It seems like no tech company is safe, not even Google.

On Tuesday, Google CEO Sundar Pichai spoke ambiguously about plans to increase efficiency at the company during the tech Code Conference in Los Angeles.

“The more we try to understand the macroeconomic, we feel very uncertain about it,” the CEO told moderator Kara Swisher. “The macroeconomic performance is correlated to ad spend, consumer spend, and so on.”

Pichai cited a noticeable slowdown in productivity after mass headcount increases.

Alphabet, Google’s parent company, increased its total number of employees by an estimated 15.67% from 2020 to 2021, with an impressive 6,500 employees hired in Q4 of 2021 alone.

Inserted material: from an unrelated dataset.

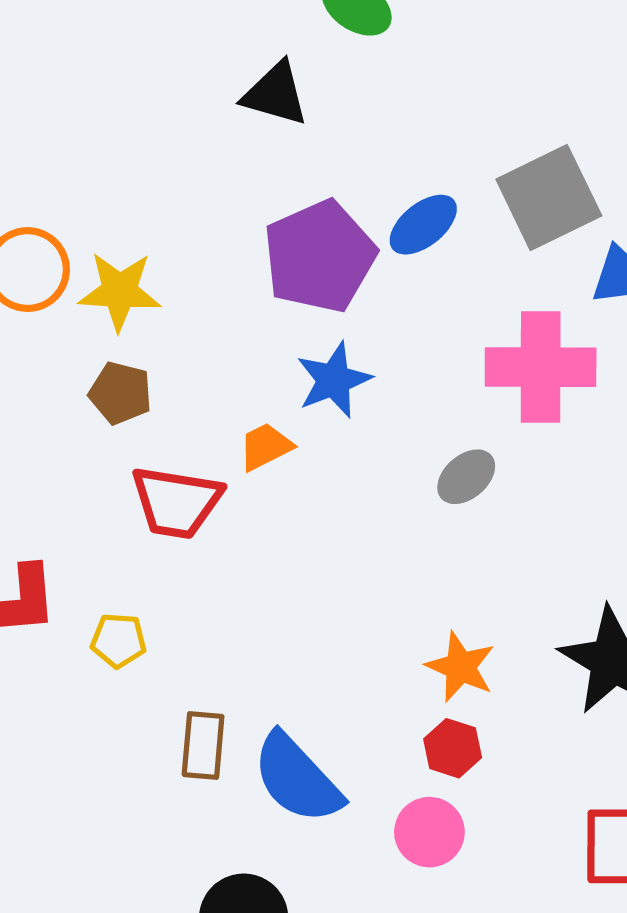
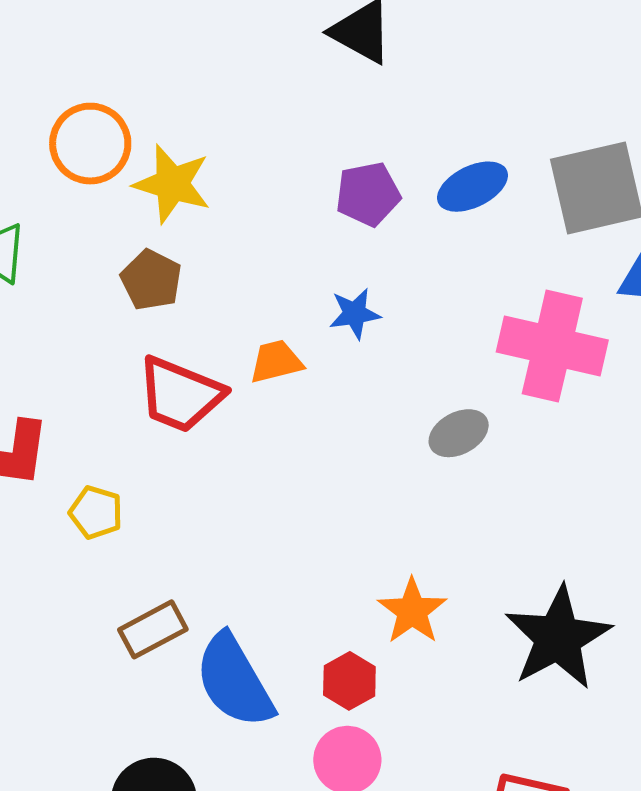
purple pentagon: (319, 256) -> (368, 194), size x0.6
blue star: (334, 380) -> (355, 314), size x0.7
brown rectangle: (203, 745) -> (153, 629), turned 44
red hexagon: (453, 748) -> (349, 681), moved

“We want to make sure as a company when you have fewer resources than before, you are prioritizing all the right things to be working on and your employees are really productive that they can actually have impact on the things they’re working on so that’s what we are spending our time on,” Pichai said.

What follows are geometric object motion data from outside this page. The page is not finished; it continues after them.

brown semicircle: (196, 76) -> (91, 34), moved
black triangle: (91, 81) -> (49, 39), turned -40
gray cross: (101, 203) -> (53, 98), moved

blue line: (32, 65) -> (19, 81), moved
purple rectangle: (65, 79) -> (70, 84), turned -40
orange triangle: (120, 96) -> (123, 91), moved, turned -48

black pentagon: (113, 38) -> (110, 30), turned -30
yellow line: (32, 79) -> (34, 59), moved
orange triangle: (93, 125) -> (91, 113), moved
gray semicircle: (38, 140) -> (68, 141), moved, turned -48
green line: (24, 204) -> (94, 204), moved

The CEO noted the benefits of having a lower headcount at a larger company.

“Sometimes there are areas to make progress [where] you have three people making decisions, understanding that and bringing it down to two or one improves efficiency by 20%,” he said.

This is not the first time Pichai has hinted toward “uncertainty” for the company in recent months.

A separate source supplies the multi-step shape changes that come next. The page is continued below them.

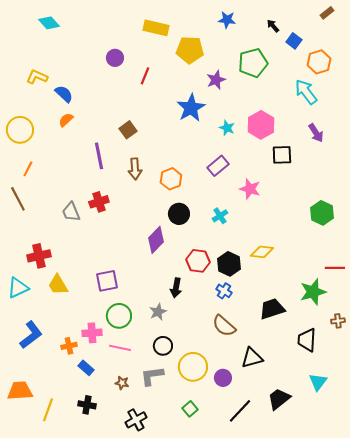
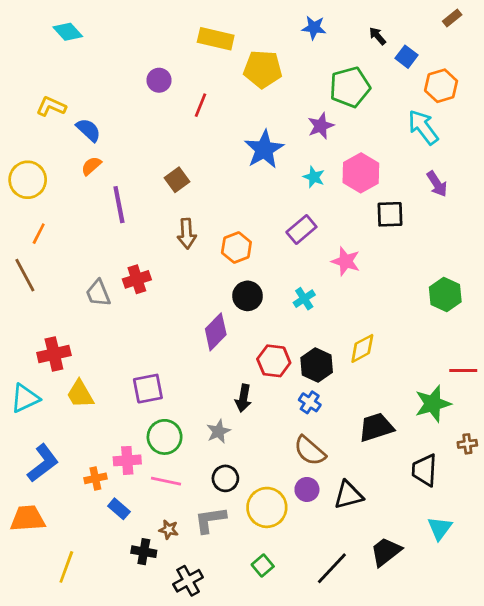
purple star: (216, 80) -> (321, 126), moved
purple line: (99, 156) -> (119, 205), moved
yellow diamond: (262, 252) -> (362, 348), turned -35
purple circle: (223, 378) -> (307, 489), moved
orange trapezoid: (20, 391) -> (28, 519), moved
black cross: (87, 405) -> (144, 552), moved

In July, the CEO sent an internal memo to employees announcing that the company would be slowing down hiring into 2023 and urging current employees to work with “greater urgency, sharper focus, and more hunger.”

Pichai then rolled out the ‘Simplicity Sprint’ internally, an initiative where Google employees were surveyed on three questions about working on the company through the middle of last month in hopes that executives from the company would be able to take some employee suggestions and turn them into policy.

The company reported relatively weak earnings in Q2 of 2022, with revenue slowing to a 13% increase versus 62% from the year prior.

As of Wednesday afternoon, Alphabet was down just over 25% in a one-year period.